Data
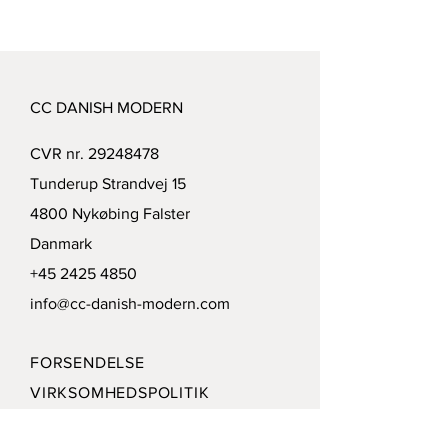
CC DANISH MODERN
CVR nr.
29248478
Tunderup Strandvej 15
4800 Nykøbing Falster
Danmark
+45 2425 4850
info@cc-danish-modern.com
FORSENDELSE
VIRKSOMHEDSPOLITIK
BETALINGSMULIGHEDER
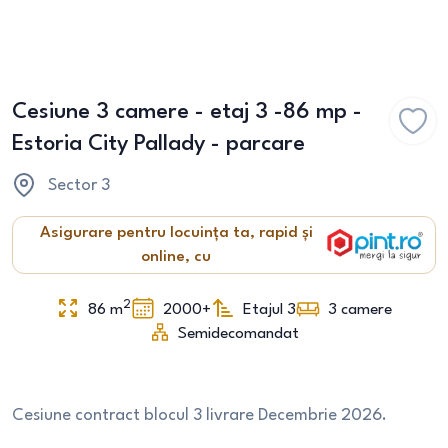
Cesiune 3 camere - etaj 3 -86 mp -
Estoria City Pallady - parcare
Sector 3
Asigurare pentru locuința ta, rapid și
online, cu
2
86
m
2000+
Etajul 3
3
camere
Semidecomandat
Cesiune contract blocul 3 livrare Decembrie 2026.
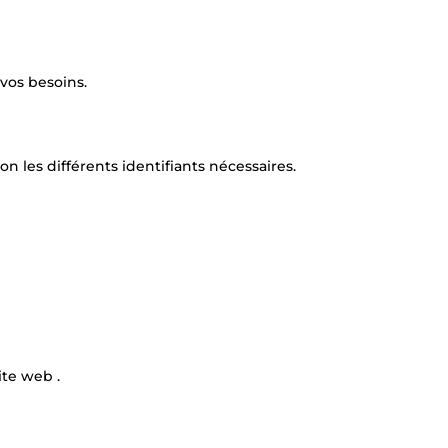
vos besoins.
 les différents identifiants nécessaires.
ite web .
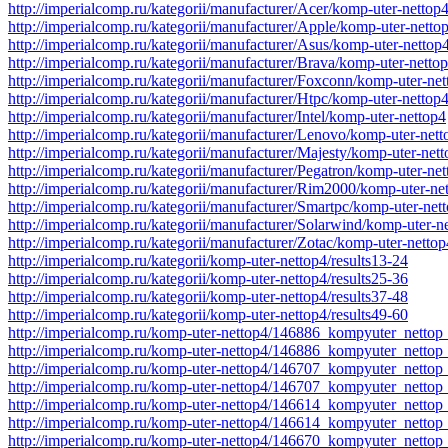
http://imperialcomp.ru/kategorii/manufacturer/Acer/komp-uter-nettop
http://imperialcomp.ru/kategorii/manufacturer/Apple/komp-uter-netto
http://imperialcomp.ru/kategorii/manufacturer/Asus/komp-uter-nettop
http://imperialcomp.ru/kategorii/manufacturer/Brava/komp-uter-netto
http://imperialcomp.ru/kategorii/manufacturer/Foxconn/komp-uter-net
http://imperialcomp.ru/kategorii/manufacturer/Htpc/komp-uter-nettop
http://imperialcomp.ru/kategorii/manufacturer/Intel/komp-uter-nettop4
http://imperialcomp.ru/kategorii/manufacturer/Lenovo/komp-uter-nett
http://imperialcomp.ru/kategorii/manufacturer/Majesty/komp-uter-net
http://imperialcomp.ru/kategorii/manufacturer/Pegatron/komp-uter-ne
http://imperialcomp.ru/kategorii/manufacturer/Rim2000/komp-uter-ne
http://imperialcomp.ru/kategorii/manufacturer/Smartpc/komp-uter-net
http://imperialcomp.ru/kategorii/manufacturer/Solarwind/komp-uter-n
http://imperialcomp.ru/kategorii/manufacturer/Zotac/komp-uter-nettop
http://imperialcomp.ru/kategorii/komp-uter-nettop4/results13-24
http://imperialcomp.ru/kategorii/komp-uter-nettop4/results25-36
http://imperialcomp.ru/kategorii/komp-uter-nettop4/results37-48
http://imperialcomp.ru/kategorii/komp-uter-nettop4/results49-60
http://imperialcomp.ru/komp-uter-nettop4/146886_kompyuter_net
http://imperialcomp.ru/komp-uter-nettop4/146886_kompyuter_nett
http://imperialcomp.ru/komp-uter-nettop4/146707_kompyuter_ne
http://imperialcomp.ru/komp-uter-nettop4/146707_kompyuter_ne
http://imperialcomp.ru/komp-uter-nettop4/146614_kompyuter_net
http://imperialcomp.ru/komp-uter-nettop4/146614_kompyuter_nett
http://imperialcomp.ru/komp-uter-nettop4/146670_kompyuter_ne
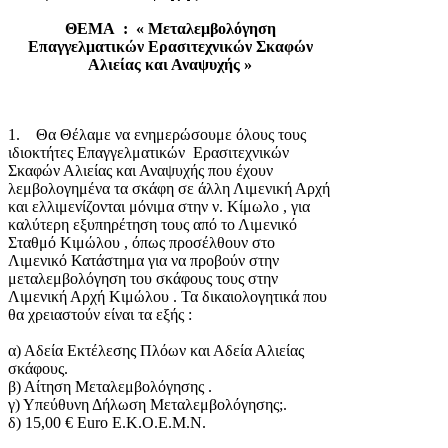
ΘΕΜΑ : « Μεταλεμβολόγηση
Επαγγελματικών Ερασιτεχνικών Σκαφών
Αλιείας και Αναψυχής »
1. Θα Θέλαμε να ενημερώσουμε όλους τους
ιδιοκτήτες Επαγγελματικών Ερασιτεχνικών
Σκαφών Αλιείας και Αναψυχής που έχουν
λεμβολογημένα τα σκάφη σε άλλη Λιμενική Αρχή
και ελλιμενίζονται μόνιμα στην ν. Κίμωλο , για
καλύτερη εξυπηρέτηση τους από το Λιμενικό
Σταθμό Κιμώλου , όπως προσέλθουν στο
Λιμενικό Κατάστημα για να προβούν στην
μεταλεμβολόγηση του σκάφους τους στην
Λιμενική Αρχή Κιμώλου . Τα δικαιολογητικά που
θα χρειαστούν είναι τα εξής :
α) Αδεία Εκτέλεσης Πλόων και Αδεία Αλιείας
σκάφους.
β) Αίτηση Μεταλεμβολόγησης .
γ) Υπεύθυνη Δήλωση Μεταλεμβολόγησης;.
δ) 15,00 € Euro Ε.Κ.Ο.Ε.Μ.Ν.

What to work on
Return nothing but the lines running from the start of the data to the line with "λεμβολογημένα τα σκάφη σε άλλη Λιμενική Αρχή", please, both ends included and no pictures.

Task output
CC DANISH MODERN
CVR nr.
29248478
Tunderup Strandvej 15
4800 Nykøbing Falster
Danmark
+45 2425 4850
info@cc-danish-modern.com
FORSENDELSE
VIRKSOMHEDSPOLITIK
BETALINGSMULIGHEDER
Cesiune 3 camere - etaj 3 -86 mp -
Estoria City Pallady - parcare
Sector 3
Asigurare pentru locuința ta, rapid și
online, cu
2
86
m
2000+
Etajul 3
3
camere
Semidecomandat
Cesiune contract blocul 3 livrare Decembrie 2026.
vos besoins.
 les différents identifiants nécessaires.
ite web .
http://imperialcomp.ru/kategorii/manufacturer/Acer/komp-uter-nettop
http://imperialcomp.ru/kategorii/manufacturer/Apple/komp-uter-netto
http://imperialcomp.ru/kategorii/manufacturer/Asus/komp-uter-nettop
http://imperialcomp.ru/kategorii/manufacturer/Brava/komp-uter-netto
http://imperialcomp.ru/kategorii/manufacturer/Foxconn/komp-uter-net
http://imperialcomp.ru/kategorii/manufacturer/Htpc/komp-uter-nettop
http://imperialcomp.ru/kategorii/manufacturer/Intel/komp-uter-nettop4
http://imperialcomp.ru/kategorii/manufacturer/Lenovo/komp-uter-nett
http://imperialcomp.ru/kategorii/manufacturer/Majesty/komp-uter-net
http://imperialcomp.ru/kategorii/manufacturer/Pegatron/komp-uter-ne
http://imperialcomp.ru/kategorii/manufacturer/Rim2000/komp-uter-ne
http://imperialcomp.ru/kategorii/manufacturer/Smartpc/komp-uter-net
http://imperialcomp.ru/kategorii/manufacturer/Solarwind/komp-uter-n
http://imperialcomp.ru/kategorii/manufacturer/Zotac/komp-uter-nettop
http://imperialcomp.ru/kategorii/komp-uter-nettop4/results13-24
http://imperialcomp.ru/kategorii/komp-uter-nettop4/results25-36
http://imperialcomp.ru/kategorii/komp-uter-nettop4/results37-48
http://imperialcomp.ru/kategorii/komp-uter-nettop4/results49-60
http://imperialcomp.ru/komp-uter-nettop4/146886_kompyuter_net
http://imperialcomp.ru/komp-uter-nettop4/146886_kompyuter_nett
http://imperialcomp.ru/komp-uter-nettop4/146707_kompyuter_ne
http://imperialcomp.ru/komp-uter-nettop4/146707_kompyuter_ne
http://imperialcomp.ru/komp-uter-nettop4/146614_kompyuter_net
http://imperialcomp.ru/komp-uter-nettop4/146614_kompyuter_nett
http://imperialcomp.ru/komp-uter-nettop4/146670_kompyuter_ne
ΘΕΜΑ : « Μεταλεμβολόγηση
Επαγγελματικών Ερασιτεχνικών Σκαφών
Αλιείας και Αναψυχής »
1. Θα Θέλαμε να ενημερώσουμε όλους τους
ιδιοκτήτες Επαγγελματικών Ερασιτεχνικών
Σκαφών Αλιείας και Αναψυχής που έχουν
λεμβολογημένα τα σκάφη σε άλλη Λιμενική Αρχή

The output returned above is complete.